In some markets, single family properties have better cash flow than multifamily properties. This varies from area to area however, so it is important to conduct thorough research before you invest. This way, you can identify the best kind of real estate in your locality.

Furthermore, it is wise to find out what the rent to price ratio is in particular neighborhoods. It is best to focus on areas where this ratio is high, because they are more lucrative. Also, you should try to select properties that are simple to rent and will appeal to stable tenants.

Ultimately, rather than concentrating on individual properties, it is better consider your property portfolio as a whole. This approach will help investors, regardless of their level of experience. Make sure that you know your average capital costs for your properties, and your average cash flow.

How Tax Considerations Affect Investment Ambitions

Certain types of investors have other ambitions, which mean that boosting cash flow is not so important to them. For example, if these investors have a large income, they might be searching for losses and tax write offs to reduce their tax liability. Bear in mind therefore, that boosting cash flow might not be the ideal strategy during some periods, as far as taxation goes.

Perhaps, prior to investing in another property, you could question your accountant about the amount you can increase your cash flow without dramatically raising your taxes. Appreciation and capital gains over the long run are of greater significance to other investors.

Cash Flow Boosting Methods

Nonetheless, many investors do want more cash flow, and there are several methods to accomplish this. Obviously, carrying out property renovations is a proven way to raise rent. However, this is difficult to do if you invest in high end real estate, which doesn’t need much improving. Suffice to say, you require more cash flow on higher value properties.

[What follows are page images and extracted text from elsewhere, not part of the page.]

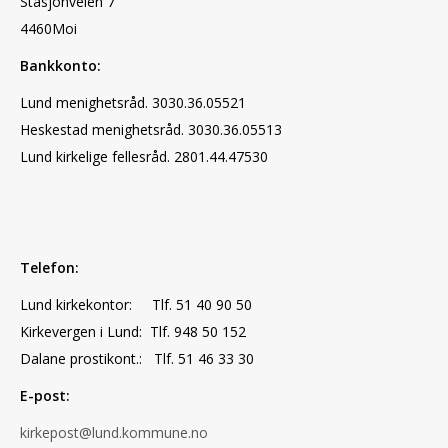
Stasjonveien 7
4460Moi
Bankkonto:
Lund menighetsråd. 3030.36.05521
Heskestad menighetsråd. 3030.36.05513
Lund kirkelige fellesråd. 2801.44.47530
Telefon:
Lund kirkekontor: Tlf. 51 40 90 50
Kirkevergen i Lund: Tlf. 948 50 152
Dalane prostikont.: Tlf. 51 46 33 30
E-post:
kirkepost@lund.kommune.no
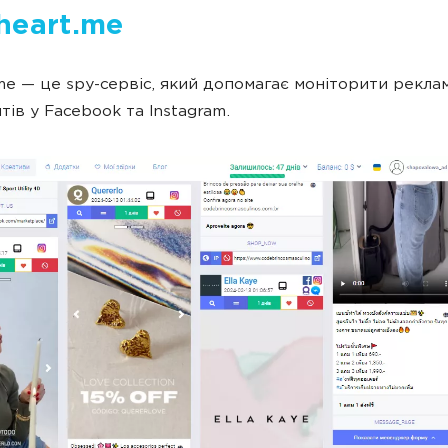
heart.me
me — це spy-сервіс, який допомагає моніторити рекла
тів у Facebook та Instagram.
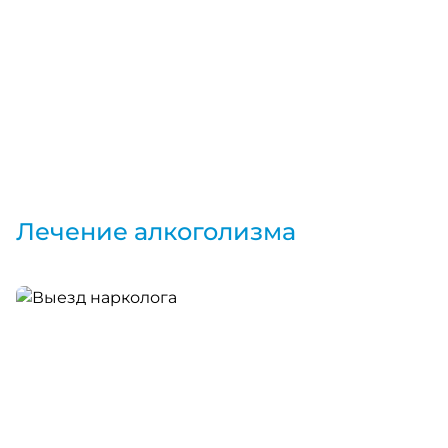
Лечение алкоголизма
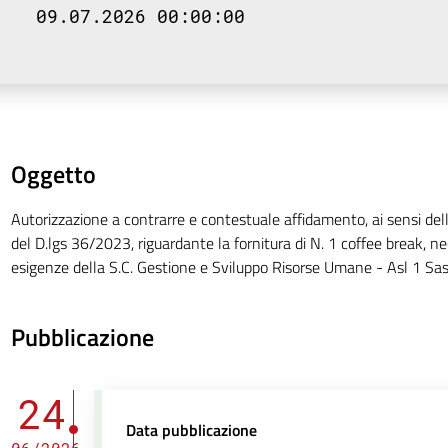
09.07.2026 00:00:00
Oggetto
Autorizzazione a contrarre e contestuale affidamento, ai sensi dell’a
del D.lgs 36/2023, riguardante la fornitura di N. 1 coffee break, ne
esigenze della S.C. Gestione e Sviluppo Risorse Umane - Asl 1 Sas
Pubblicazione
24
Data pubblicazione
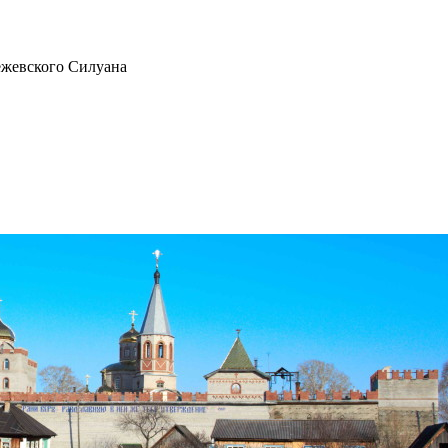
ежевского Силуана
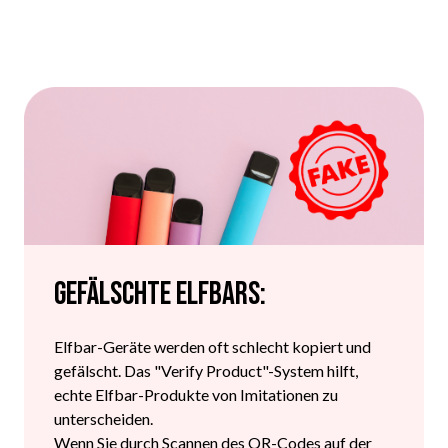
Gefälschte Elfbars:
Elfbar-Geräte werden oft schlecht kopiert und
gefälscht. Das "Verify Product"-System hilft,
echte Elfbar-Produkte von Imitationen zu
unterscheiden.
Wenn Sie durch Scannen des QR-Codes auf der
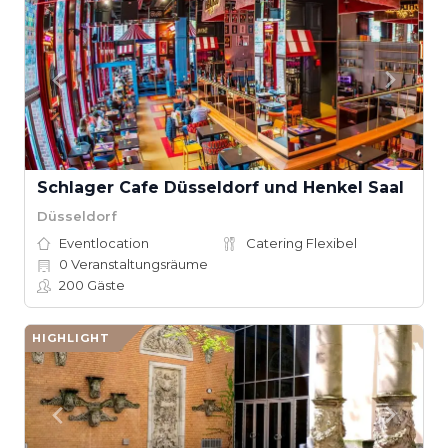
Schlager Cafe Düsseldorf und Henkel Saal
Düsseldorf
Eventlocation
Catering Flexibel
0
Veranstaltungsräume
200
Gäste
HIGHLIGHT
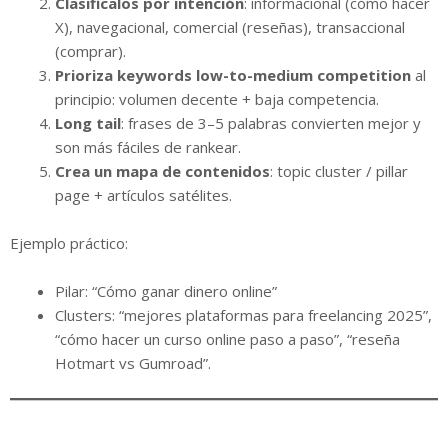
Clasificalos por intención
: informacional (cómo hacer
X), navegacional, comercial (reseñas), transaccional
(comprar).
Prioriza keywords low-to-medium competition
al
principio: volumen decente + baja competencia.
Long tail
: frases de 3–5 palabras convierten mejor y
son más fáciles de rankear.
Crea un mapa de contenidos
: topic cluster / pillar
page + artículos satélites.
Ejemplo práctico:
Pilar: “Cómo ganar dinero online”
Clusters: “mejores plataformas para freelancing 2025”,
“cómo hacer un curso online paso a paso”, “reseña
Hotmart vs Gumroad”.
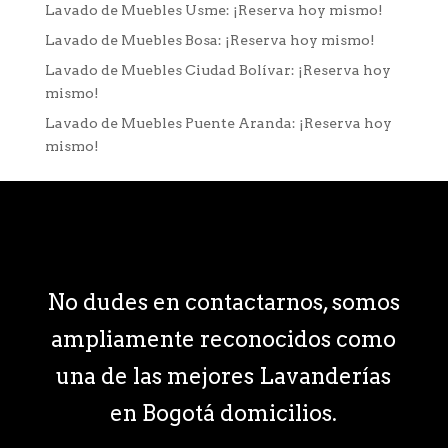
Lavado de Muebles Usme: ¡Reserva hoy mismo!
Lavado de Muebles Bosa: ¡Reserva hoy mismo!
Lavado de Muebles Ciudad Bolívar: ¡Reserva hoy
mismo!
Lavado de Muebles Puente Aranda: ¡Reserva hoy
mismo!
No dudes en contactarnos, somos
ampliamente reconocidos como
una de las mejores Lavanderías
en Bogotá domicilios.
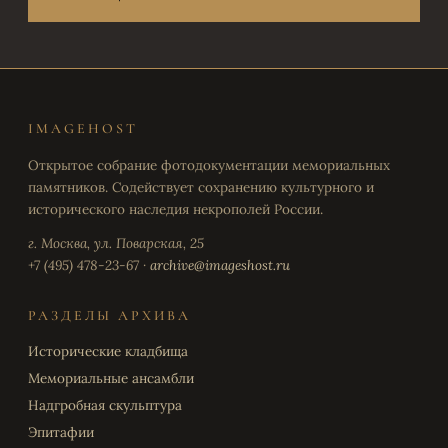
IMAGEHOST
Открытое собрание фотодокументации мемориальных
памятников. Содействует сохранению культурного и
исторического наследия некрополей России.
г. Москва, ул. Поварская, 25
+7 (495) 478-23-67 ·
archive@imageshost.ru
РАЗДЕЛЫ АРХИВА
Исторические кладбища
Мемориальные ансамбли
Надгробная скульптура
Эпитафии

You will get better cash flow if you can secure a good deal on an investment home. Purchasing properties under market value is an excellent way of gaining instant equity and maximizing cash flow. It takes commitment and time to find good deals, but it is possible to buy properties at fifteen percent under market value. There are various books and online courses that teach you how to do this.

Single family homes tend to attract stable tenants, who treat the properties like their own and care for them better than flats. Also, tenants usually remain in these properties longer than flats. With fewer vacancies and less turnover, your cash flow will increase. In numerous markets, tenants normally remain longer in expensive homes, however the price to rent ratios often reduce with expensive properties. In this situation, you need to find a balance between rent to price ratios and stable tenants. Your cash flow is bound to reduce, if you are renting a property each year and have a vacant month.

Another way to raise cash flow is to inspect your rental homes frequently. You can do this in several ways. Just driving by the property will tell you a bit about it, however it is better to enter the premises if possible. Performing furnace filter replacements every half year will ensure that the furnace runs OK, and allow you to view the property indoors. Should your tenants own a pet that is damaging the property, or if they are subletting the property to another family or damaging the property themselves, an indoor viewing will enable you rectify the situation fast. This way, you can minimize the repair costs.

Finally, you can use standard arbitrage to obtain better cash flow. This is where you use some of your property equity to invest elsewhere, making a greater return than your rate of interest. While cash flow can help you to develop and maintain a property portfolio, combining this with tax saving and arbitrage techniques, like accepting passive losses, will allow you to grow your wealth quicker.